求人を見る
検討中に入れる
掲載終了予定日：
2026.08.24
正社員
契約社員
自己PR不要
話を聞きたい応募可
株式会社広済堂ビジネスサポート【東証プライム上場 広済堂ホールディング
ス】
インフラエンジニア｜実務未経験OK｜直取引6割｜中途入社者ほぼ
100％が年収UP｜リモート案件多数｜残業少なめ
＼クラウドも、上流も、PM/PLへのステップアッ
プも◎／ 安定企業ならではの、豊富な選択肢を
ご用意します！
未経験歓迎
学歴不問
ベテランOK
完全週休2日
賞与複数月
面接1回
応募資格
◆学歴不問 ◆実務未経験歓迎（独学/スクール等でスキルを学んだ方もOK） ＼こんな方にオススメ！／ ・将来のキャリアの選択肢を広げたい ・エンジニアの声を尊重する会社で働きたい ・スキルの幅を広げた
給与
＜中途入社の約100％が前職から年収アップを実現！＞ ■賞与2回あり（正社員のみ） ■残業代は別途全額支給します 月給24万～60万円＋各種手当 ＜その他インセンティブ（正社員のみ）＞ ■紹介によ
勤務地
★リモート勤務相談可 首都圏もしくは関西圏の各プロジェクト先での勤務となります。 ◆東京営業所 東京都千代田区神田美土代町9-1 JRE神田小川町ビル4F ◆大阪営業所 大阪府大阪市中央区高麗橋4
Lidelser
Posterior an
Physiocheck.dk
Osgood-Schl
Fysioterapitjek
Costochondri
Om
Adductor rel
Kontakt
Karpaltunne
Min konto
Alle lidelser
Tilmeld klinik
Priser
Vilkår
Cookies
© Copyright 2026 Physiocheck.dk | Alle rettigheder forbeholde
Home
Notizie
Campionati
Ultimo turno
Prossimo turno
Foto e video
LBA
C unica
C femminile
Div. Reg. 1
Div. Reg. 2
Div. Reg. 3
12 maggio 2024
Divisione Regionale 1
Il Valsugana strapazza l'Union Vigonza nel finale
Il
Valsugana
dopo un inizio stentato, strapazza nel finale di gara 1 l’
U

============

- AIM OF THE EXERCISE: Once you reach the line that contains "Div. Reg. 3", transcribe it and all remaining lines of the listing exactly; skip everything before it.

- TASK ANSWER:
Div. Reg. 3
12 maggio 2024
Divisione Regionale 1
Il Valsugana strapazza l'Union Vigonza nel finale
Il
Valsugana
dopo un inizio stentato, strapazza nel finale di gara 1 l’
U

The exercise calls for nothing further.